The Enigma of Belonging by Binh Danh
Published by Radius Books, 2022.
Hardcover / 2 Volumes in a Slipcase
130 images / 276 pages (total)
ISBN 978-1-955161-03-9
ABOUT THE ARTIST AND PANELISTS
Binh Danh is an Assistant Professor of Art at San José State University’s Photography Program. He received an MFA from Stanford and a BFA from San Jose State University and has emerged as an artist of national importance with work that investigates his Vietnamese heritage and our collective memory of war. Danh produces socially engaged work that often involved community outreach and archival research that deals with mortality, memory, history, landscape, justice, evidence, and spirituality. His awards include a 2010 Eureka Fellowship and a 2019 Creative Work Fund. His work has been collected by the deYoung Museum; Museum of Fine Arts, Boston; National Gallery of Art; San Francisco Museum of Modern Art; among others.

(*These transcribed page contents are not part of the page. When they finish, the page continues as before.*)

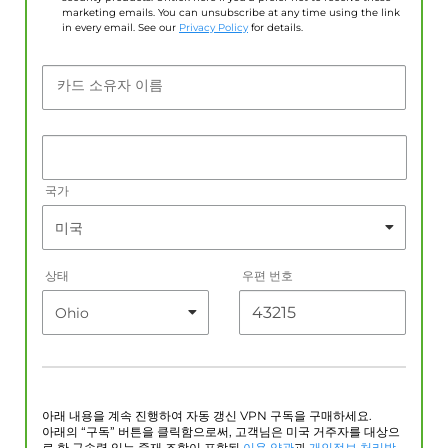
marketing emails. You can unsubscribe at any time using the link
in every email. See our
Privacy Policy
for details.
카드 소유자 이름
국가
상태
우편 번호
아래 내용을 계속 진행하여 자동 갱신 VPN 구독을 구매하세요.
아래의 “구독” 버튼을 클릭함으로써, 고객님은 미국 거주자를 대상으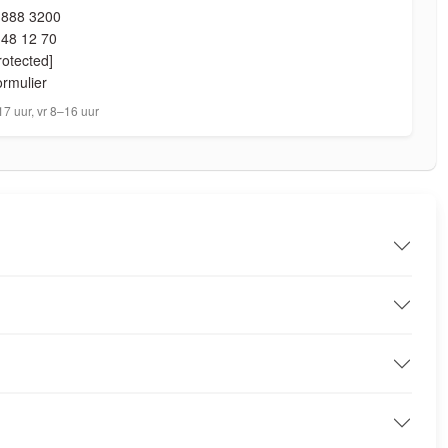
 888 3200
 48 12 70
rotected]
ormulier
7 uur, vr 8–16 uur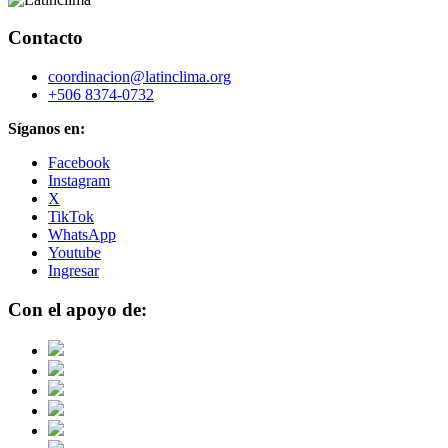
Contacto
coordinacion@latinclima.org
+506 8374-0732
Síganos en:
Facebook
Instagram
X
TikTok
WhatsApp
Youtube
Ingresar
Con el apoyo de: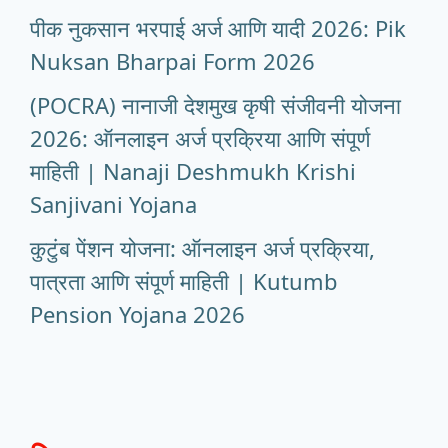
पीक नुकसान भरपाई अर्ज आणि यादी 2026: Pik
Nuksan Bharpai Form 2026
(POCRA) नानाजी देशमुख कृषी संजीवनी योजना
2026: ऑनलाइन अर्ज प्रक्रिया आणि संपूर्ण
माहिती | Nanaji Deshmukh Krishi
Sanjivani Yojana
कुटुंब पेंशन योजना: ऑनलाइन अर्ज प्रक्रिया,
पात्रता आणि संपूर्ण माहिती | Kutumb
Pension Yojana 2026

David Chickey is Publisher, Designer, and Editorial Director for Radius Books, a nonprofit publishing company based in Santa Fe, New Mexico. Founded in 2007, Radius Books’ mission is to encourage, promote, and publish books of artistic and cultural value. Radius titles have received national recognition, including multiple awards from AIGA, American Association of Museums Publishing, and best book nominations from The New Yorker, TIME, PDN, Independent Publisher, and The Paris Photo-Aperture Foundation. Chickey also owns a private design firm, with clients including Aperture, Abrams, Harvard University, The Lannan Foundation, SITE Santa Fe, and David Zwirner, among others. He is the former board chair of the Center for Contemporary Art in Santa Fe, and a graduate of Sussex University, England, and UNC, Chapel Hill, where he was a Morehead Scholar.
Amanda Minami is a philanthropist supporting innovation in the nexus of science and arts, thru support of cross-cultural education, social entrepreneurship programing in next gen leadership as a Lotus Circle Advisor to the Asia Foundation and as a supporter of Stanford University’s Program on International and Cross-Cultural Education. She is the co-founder of Camera Obscura and sponsor of the Minami Book Grant for Asian American Visual Artists at Radius Books.

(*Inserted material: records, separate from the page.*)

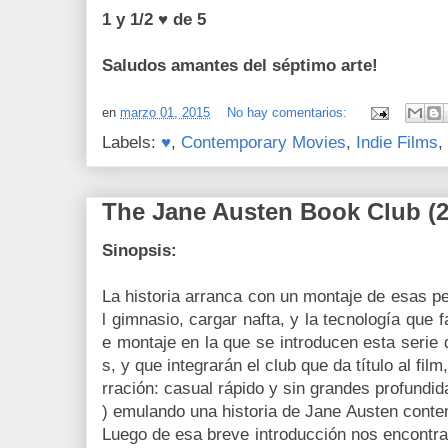
1 y 1/2 ♥ de 5
Saludos amantes del séptimo arte!
en
marzo 01, 2015
No hay comentarios:
Labels:
♥
,
Contemporary Movies
,
Indie Films
,
The Jane Austen Book Club (2
Sinopsis:
La historia arranca con un montaje de esas p
l gimnasio, cargar nafta, y la tecnología que f
e montaje en la que se introducen esta seri
s, y que integrarán el club que da título al film
rración: casual rápido y sin grandes profundi
) emulando una historia de Jane Austen cont
Luego de esa breve introducción nos encontr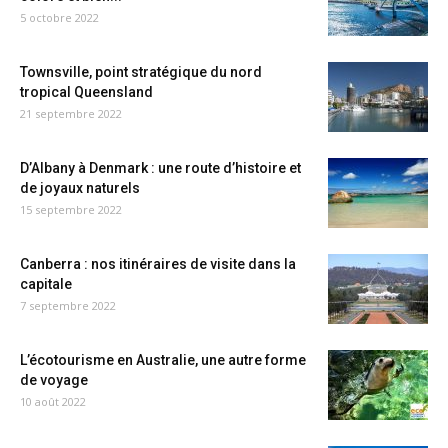
5 octobre 2022
Townsville, point stratégique du nord
tropical Queensland
21 septembre 2022
D’Albany à Denmark : une route d’histoire et
de joyaux naturels
15 septembre 2022
Canberra : nos itinéraires de visite dans la
capitale
7 septembre 2022
L’écotourisme en Australie, une autre forme
de voyage
10 août 2022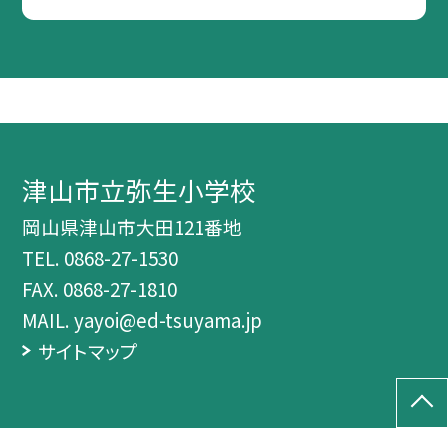
津山市立弥生小学校
岡山県津山市大田121番地
TEL.
0868-27-1530
FAX. 0868-27-1810
MAIL. yayoi@ed-tsuyama.jp
サイトマップ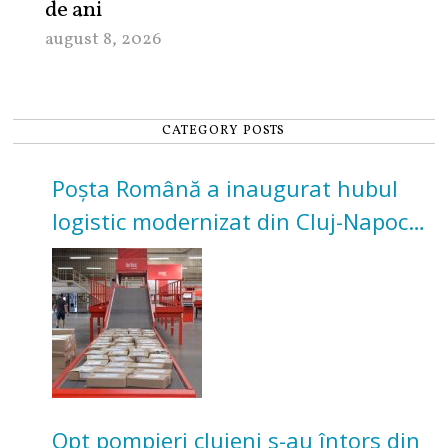
de ani
august 8, 2026
CATEGORY POSTS
Poșta Română a inaugurat hubul
logistic modernizat din Cluj-Napoca.
Investiție de 3 milioane de euro
Opt pompieri clujeni s-au întors din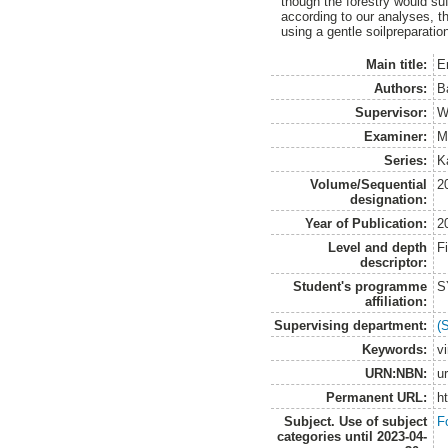
though the forestry would su
according to our analyses, t
using a gentle soilpreparatio
Main title:
E
Authors:
B
Supervisor:
W
Examiner:
M
Series:
K
Volume/Sequential
2
designation:
Year of Publication:
2
Level and depth
F
descriptor:
Student's programme
S
affiliation:
Supervising department:
(
Keywords:
v
URN:NBN:
u
Permanent URL:
h
Subject. Use of subject
F
categories until 2023-04-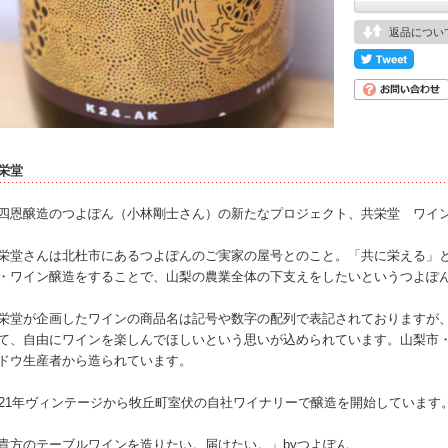
返品につい
栄堂
四恩醸造のつよぽん（小林剛士さん）の新たなプロジェクト、共栄堂 ワイ
栄堂さんは北杜市にあるつよぽんのご実家の屋号とのこと。「共に栄える」
・ワイン醸造をすることで、山梨の農業全体の下支えをしたいというつよぽ
栄堂が企画したワインの商品名は記号や数字の配列で表記されておりますが
て、自由にワインを楽しんでほしいという思いが込められています。山梨市
ドウ生産者から造られています。
021年ヴィンテージから牧丘町室伏の自社ワイナリーで醸造を開始しています
貴方のテーブルワインを造りたい。届けたい。」byつよぽん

Rachel Phillips is a Bay Area photographer who often utilizes the book form, publishing artists’ books under her imprint Treadwell Press. An avid collector of snapshots and paper ephemera, a frequent theme in her work is the desire to “reanimate” vernacular materials. Her most recent book project is an analog consideration of NFT’s. Her work is held in numerous special collections, including: Harvard University; Hirsch Library, Museum of Fine Arts Houston; SFMOMA Library; Yale University; among others. Rachel Phillips also serves as the Communications Director for PhotoAlliance.
Anna Cristina Lee is the Photography Curator for Special Collections at Stanford University Libraries. She has taught, published, and presented on a range of topics, including vernacular photography and contemporary photographers working in the Midwest. Lee earned her Ph.D. in Art History from the University of Chicago and has held teaching and curatorial positions at the University of Chicago, Columbia College Chicago, Smith College, and the Columbus Museum of Art.
GETTING THERE
Stanford University
Green Library, 5th floor, Bender Room
557 Escondido Mall, Stanford, CA 94305
Get the direction HERE.
Public Transit: The free Stanford University Marguerite Shuttle offers door-to-door service between the University Avenue, Palo Alto Caltrains Station and the campus, bringing you from the train to the library.
This event is free and open to the public and is co-sponsored by Stanford Libraries and PhotoAlliance.